Victorian shearing contractors are up to four weeks behind schedule, as price wars in New South Wales cause further concerns.
Donna Cook from Homestead Shearing Contractors said labour shortages exacerbated by the Covid 19 pandemic had left her a full team short and about three behinds behind.
"We usually plan two weeks to a month ahead of us, with our staff at the moment we're really planning day by day," she said.
"We're not too bad with the shearers, I have had some come down from NSW since Christmas, but I'm really struggling with shed staff at the moment.
"I've given sheds away because I just couldn't do them, which isn't ideal but at the end of the day you do want them to get them shorn."
Others were in a similar position, she said, although contractors were working together to share staff when possible.
"It's just been so hard, we had to go through the border issues, then the shortage of shearers, then you're trying to get as much as you can done, especially at the moment because it's getting warmer and fly and stuff like that," she said.
"It's an absolute nightmare to be honest."
The situation highlighted the need for young people to enter the industry and she was planning on running regular workshops to recruit staff.
It was also important to teach young people a variety of roles within the team to ensure they could fill in different positions, she said.
Rob Crouch from A-Team Shearing Contractors started a month earlier than usual and had still slipped behind schedule.
"Some of my clients, we were struggling to get there and I would have let some go to get their sheep done early but the hardest part was knowing they couldn't get anyone else," he said.
The team was back on track after securing shearers from NSW for a couple of weeks, and more shearers from South Australia were starting to get in touch.
But it could potentially get busier, and he currently had six learners filling shearing positions instead of the usual two.
"Just the way drought's broken up in New South Wales and numbers are just being injected up there so quick," he said.
"If we have another good year in Victoria and New South Wales and get back to average years, well Jesus it could be all on again this springtime coming."
Going forward, he hoped that producers, contractors and shearers would work together so the season could be stretched out to ten months of the year.
Having a stable income would make the industry more attractive to younger people, he said.
"It's such a long road learning how to shear and you get them going after the springtime and when it comes to the autumn time and things start quietening down, well that's where we just lose them," he said.
"Shearing schools have been filling right up and there is big interest from young fellas to take up shearing and I think we're going to be in a really good spot in a year or two, but we've just got to stretch the work around.
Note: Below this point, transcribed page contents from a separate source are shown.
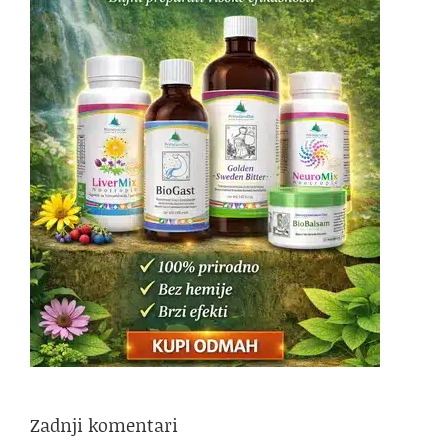
Zadnji komentari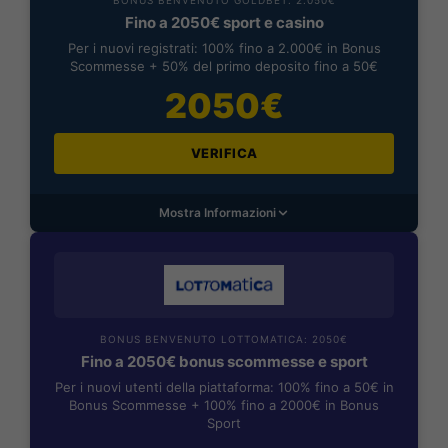
BONUS BENVENUTO GOLDBET: 2.050€
Fino a 2050€ sport e casino
Per i nuovi registrati: 100% fino a 2.000€ in Bonus
Scommesse + 50% del primo deposito fino a 50€
2050€
VERIFICA
Mostra Informazioni
BONUS BENVENUTO LOTTOMATICA: 2050€
Fino a 2050€ bonus scommesse e sport
Per i nuovi utenti della piattaforma: 100% fino a 50€ in
Bonus Scommesse + 100% fino a 2000€ in Bonus
Sport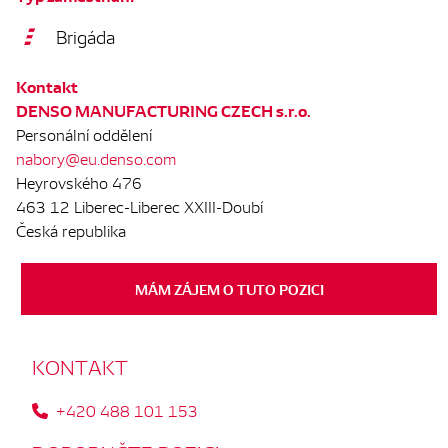
Brigáda
Kontakt
DENSO MANUFACTURING CZECH s.r.o.
Personální oddělení
nabory@eu.denso.com
Heyrovského 476
463 12 Liberec-Liberec XXIII-Doubí
Česká republika
MÁM ZÁJEM O TUTO POZICI
KONTAKT
+420 488 101 153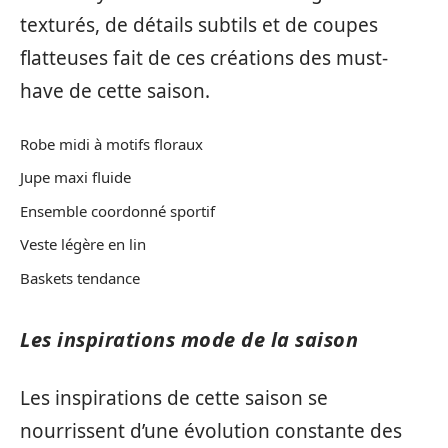
texturés, de détails subtils et de coupes
flatteuses fait de ces créations des must-
have de cette saison.
Robe midi à motifs floraux
Jupe maxi fluide
Ensemble coordonné sportif
Veste légère en lin
Baskets tendance
Les inspirations mode de la saison
Les inspirations de cette saison se
nourrissent d’une évolution constante des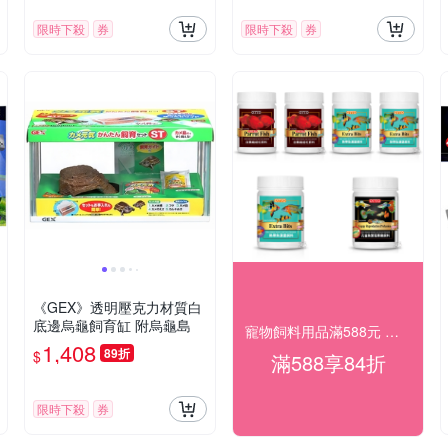
限時下殺
券
限時下殺
券
《GEX》透明壓克力材質白
底邊烏龜飼育缸 附烏龜島
寵物飼料用品滿588元 享84折
1,408
89折
$
滿588享84折
限時下殺
券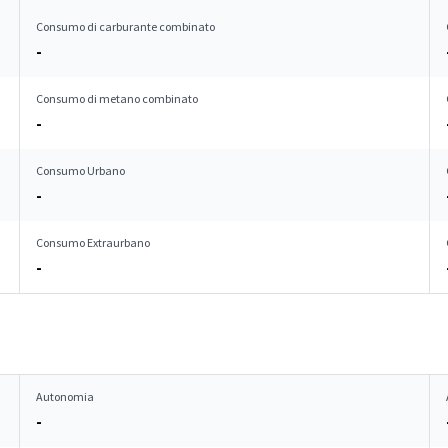
Consumo di carburante combinato
-
Consumo di metano combinato
-
Consumo Urbano
-
Consumo Extraurbano
-
Autonomia
-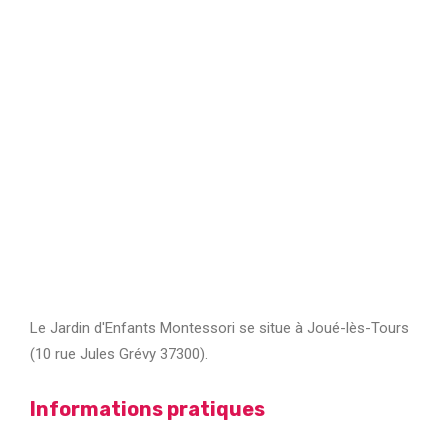
Le Jardin d'Enfants Montessori se situe à Joué-lès-Tours
(10 rue Jules Grévy 37300).
Informations pratiques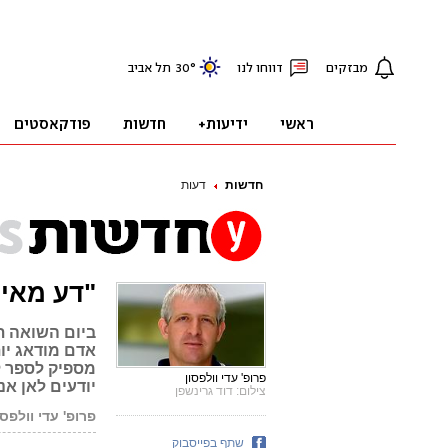
חדשות
דעות
"דע מאין
אדם מודאג יות
מספיק לספר ל
פרופ' עדי וולפסון
יודעים לאן אנ
צילום: דוד גרינשפן
פרופ' עדי וולפסו
שתף בפייסבוק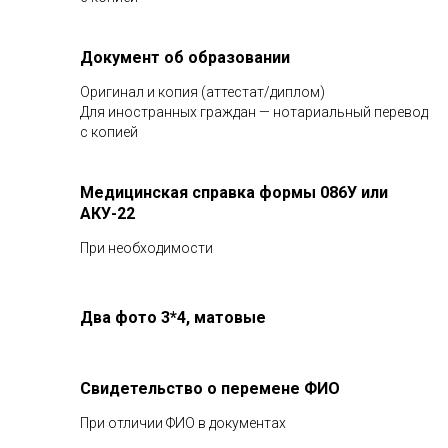
Документ об образовании
Оригинал и копия (аттестат/диплом)
Для иностранных граждан — нотариальный перевод
с копией
Медицинская справка формы 086У или
АКУ-22
При необходимости
Два фото 3*4, матовые
Свидетельство о перемене ФИО
При отличии ФИО в документах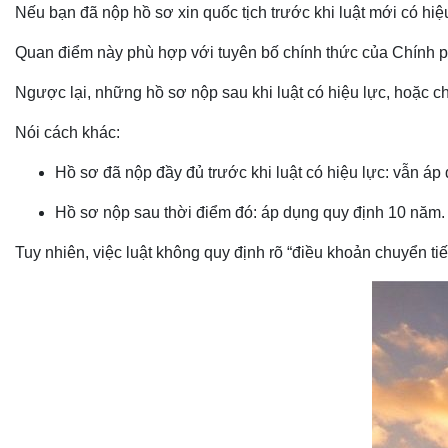
Nếu bạn đã nộp hồ sơ xin quốc tịch trước khi luật mới có hiệ
Quan điểm này phù hợp với tuyên bố chính thức của Chính ph
Ngược lại, những hồ sơ nộp sau khi luật có hiệu lực, hoặc c
Nói cách khác:
Hồ sơ đã nộp đầy đủ trước khi luật có hiệu lực: vẫn á
Hồ sơ nộp sau thời điểm đó: áp dụng quy định 10 năm
Tuy nhiên, việc luật không quy định rõ “điều khoản chuyển ti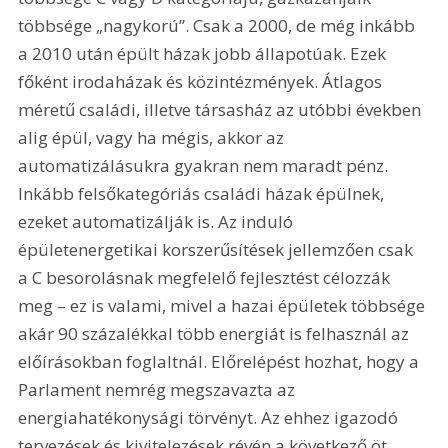
többsége „nagykorú”. Csak a 2000, de még inkább 
a 2010 után épült házak jobb állapotúak. Ezek 
főként irodaházak és közintézmények. Átlagos 
méretű családi, illetve társasház az utóbbi években 
alig épül, vagy ha mégis, akkor az 
automatizálásukra gyakran nem maradt pénz. 
Inkább felsőkategóriás családi házak épülnek, 
ezeket automatizálják is. Az induló 
épületenergetikai korszerűsítések jellemzően csak 
a C besorolásnak megfelelő fejlesztést célozzák 
meg – ez is valami, mivel a hazai épületek többsége 
akár 90 százalékkal több energiát is felhasznál az 
előírásokban foglaltnál. Előrelépést hozhat, hogy a 
Parlament nemrég megszavazta az 
energiahatékonysági törvényt. Az ehhez igazodó 
tervezések és kivitelezések révén a következő öt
"We're still going to accept help from New Zealand but we'll certainly be trying to do as much as we can with all our local boys."
He was concerned that the bidding war for shearers in NSW, that has seen producers offer $4 a head, could impact Victoria.
"Shearing rates will move, they'll be going up in the very near future - I've got no doubt at all," he said.
Farms with poor working conditions would be the ones that would hurt the most when labour was short, he said.
"I just know myself they're sort of the last sheds on the list," he said.
"People want to be working in a good environment - it's a hard job."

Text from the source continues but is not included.